The nature-nurture debate is an old one, however collecting dreams make it painfully evident and obvious how the neglect of nurturing can undermine and pervert human nature. It has been said that "it takes a village to raise a child". The Psychohistory of the Global Village (read IIDR interpretation) does not speak well for many children who were born today on our planet. As well, the IIDR interpretation speaks of Endangered Species -or- Silent Spring in fact species on the planet are dying off every day not because of natural evolutionary processes, instead they are caused by the anthropogenic and predatorial human acts, think of the BP oil spill in the Gulf. Many live on the Boulevard of Broken Dreams, does anyone care? Sounding the alarm and making these problems transparent is imperative if we want the situation to change.

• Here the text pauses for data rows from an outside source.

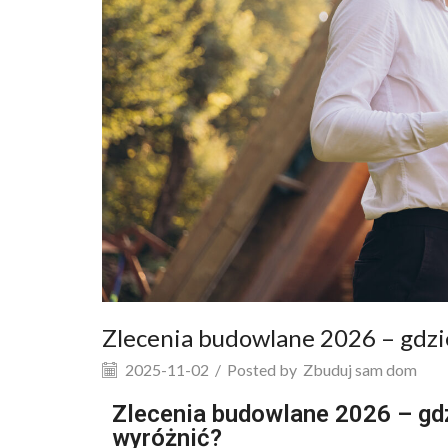
Zlecenia budowlane 2026 – gdz
2025-11-02
/
Posted by
Zbuduj sam dom
Zlecenia budowlane 2026 – gdz
wyróżnić?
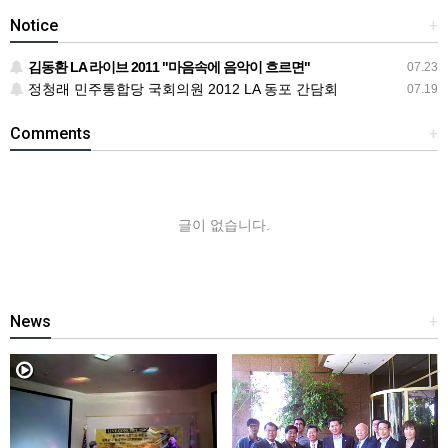
Notice
+
김동환 LA 라이브 2011 "마음속에 음악이 흐르면"
07.23
정청래 민주통합당 국회의원 2012 LA 동포 간담회
07.19
Comments
+
글이 없습니다.
News
+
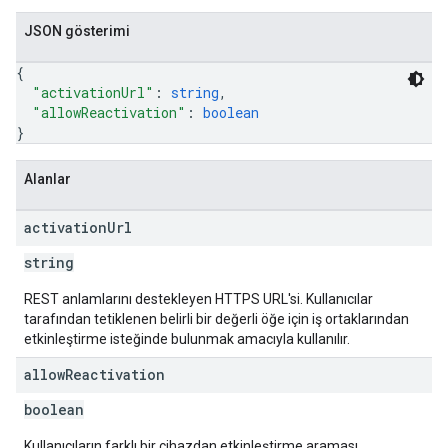
JSON gösterimi
{
"activationUrl"
: 
string
,
"allowReactivation"
: 
boolean
}
Alanlar
activation
Url
string
REST anlamlarını destekleyen HTTPS URL'si. Kullanıcılar
tarafından tetiklenen belirli bir değerli öğe için iş ortaklarından
etkinleştirme isteğinde bulunmak amacıyla kullanılır.
allow
Reactivation
boolean
Kullanıcıların farklı bir cihazdan etkinleştirme araması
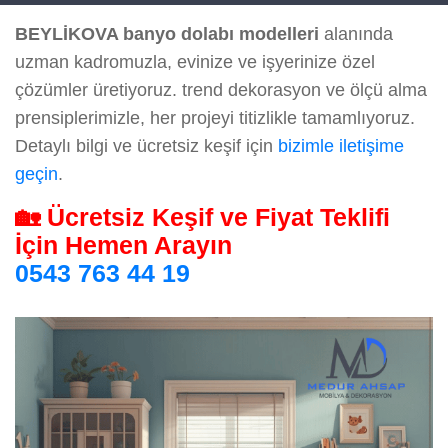
BEYLİKOVA banyo dolabı modelleri
alanında
uzman kadromuzla, evinize ve işyerinize özel
çözümler üretiyoruz. trend dekorasyon ve ölçü alma
prensiplerimizle, her projeyi titizlikle tamamlıyoruz.
Detaylı bilgi ve ücretsiz keşif için
bizimle iletişime
geçin
.
🏡 Ücretsiz Keşif ve Fiyat Teklifi
İçin Hemen Arayın
0543 763 44 19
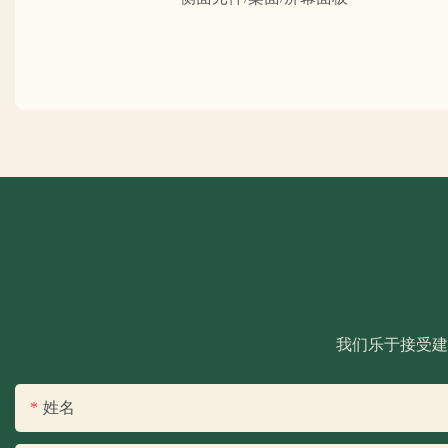
我们乐于接受建
姓名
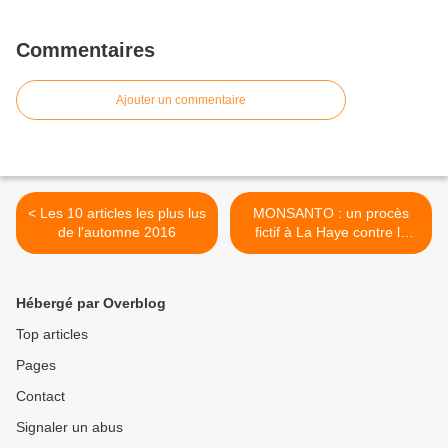
Commentaires
Ajouter un commentaire
< Les 10 articles les plus lus
MONSANTO : un procès
de l'automne 2016
fictif à La Haye contre la
multinationale. Chef
d'inculpation : écocide >
Hébergé par Overblog
Top articles
Pages
Contact
Signaler un abus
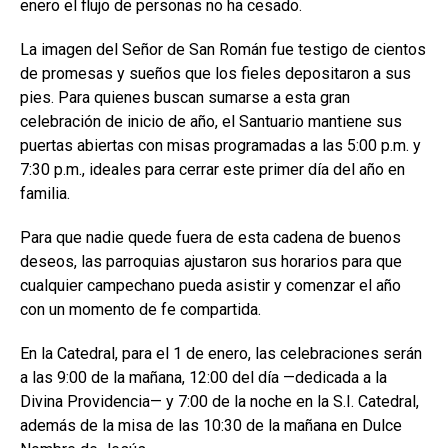
enero el flujo de personas no ha cesado.
La imagen del Señor de San Román fue testigo de cientos
de promesas y sueños que los fieles depositaron a sus
pies. Para quienes buscan sumarse a esta gran
celebración de inicio de año, el Santuario mantiene sus
puertas abiertas con misas programadas a las 5:00 p.m. y
7:30 p.m., ideales para cerrar este primer día del año en
familia.
Para que nadie quede fuera de esta cadena de buenos
deseos, las parroquias ajustaron sus horarios para que
cualquier campechano pueda asistir y comenzar el año
con un momento de fe compartida.
En la Catedral, para el 1 de enero, las celebraciones serán
a las 9:00 de la mañana, 12:00 del día —dedicada a la
Divina Providencia— y 7:00 de la noche en la S.I. Catedral,
además de la misa de las 10:30 de la mañana en Dulce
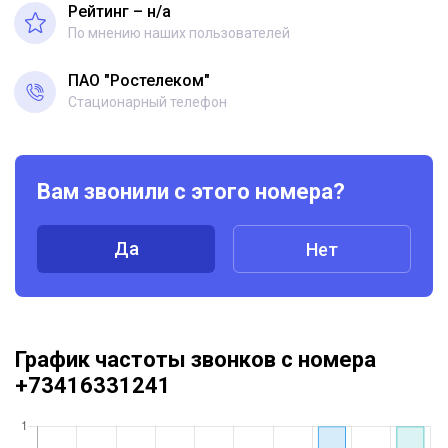
Рейтинг – н/a
По мнению наших пользователей
ПАО "Ростелеком"
Стационарный телефон
Вам звонили с этого номера?
Да
Нет
График частоты звонков с номера
+73416331241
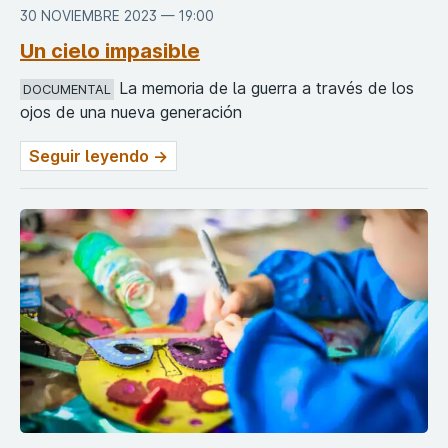
30 NOVIEMBRE 2023 — 19:00
Un cielo impasible
La memoria de la guerra a través de los
DOCUMENTAL
ojos de una nueva generación
Seguir leyendo →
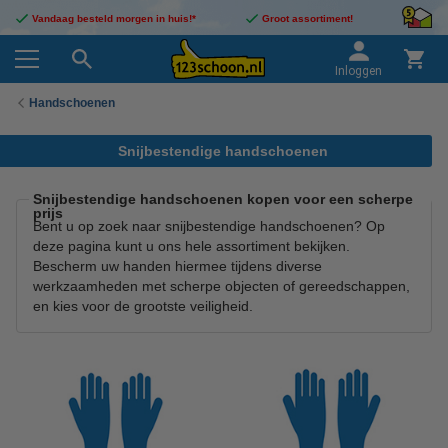
Vandaag besteld morgen in huis!*
Groot assortiment!
Inloggen
Handschoenen
Snijbestendige handschoenen
Snijbestendige handschoenen kopen voor een scherpe
prijs
Bent u op zoek naar snijbestendige handschoenen? Op
deze pagina kunt u ons hele assortiment bekijken.
Bescherm uw handen hiermee tijdens diverse
werkzaamheden met scherpe objecten of gereedschappen,
en kies voor de grootste veiligheid.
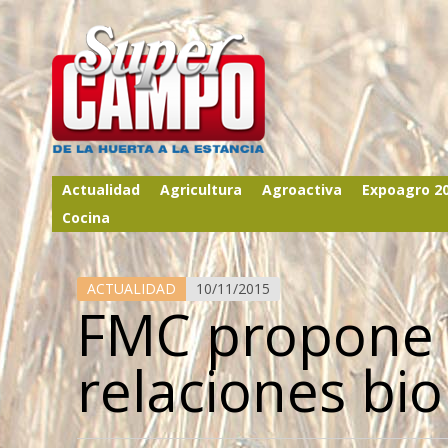
Actualidad
Agricultura
Agroactiva
Expoagro 2
Cocina
ACTUALIDAD
10/11/2015
FMC propone 
relaciones bio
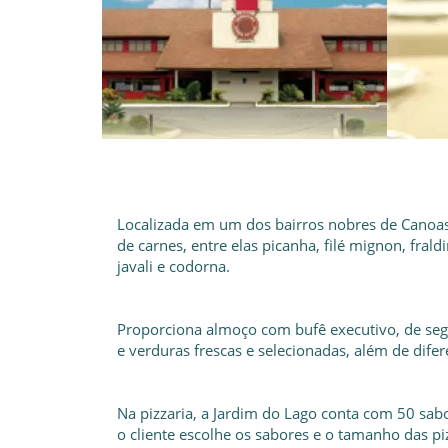
Localizada em um dos bairros nobres de Canoas, 
de carnes, entre elas picanha, filé mignon, frald
javali e codorna.
Proporciona almoço com bufê executivo, de se
e verduras frescas e selecionadas, além de dife
Na pizzaria, a Jardim do Lago conta com 50 sabo
o cliente escolhe os sabores e o tamanho das pi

A dream received by the IIDR Closet Girl makes it clear that empathy is very dependant on the learning and the rational ability of perspective taking. Robert Selman's social cognitive theory of the five stages of perspective taking can be applied to understanding how individuals develop human empathy and understanding. The success or failure of perspective taking (altruism vs egotism, nurturing vs neglect and abuse, empathy vs psychopathy) are all signs of whether our narcissism (self-perception) develops to become healthy or malignant. The medical humanities need to actively promote human perspective taking and the emotions of responsibility, altruism, nurturing, care and empathy, if we don't the fairy tale of our planet will have an unhappy ending. Especially health care providers can become overloaded by over-empathizing; read IIDR interpretation Occupational Hazards. Like many recurring dreams received by the IIDR, including yours, it becomes one more Groundhog Day in the Global Village.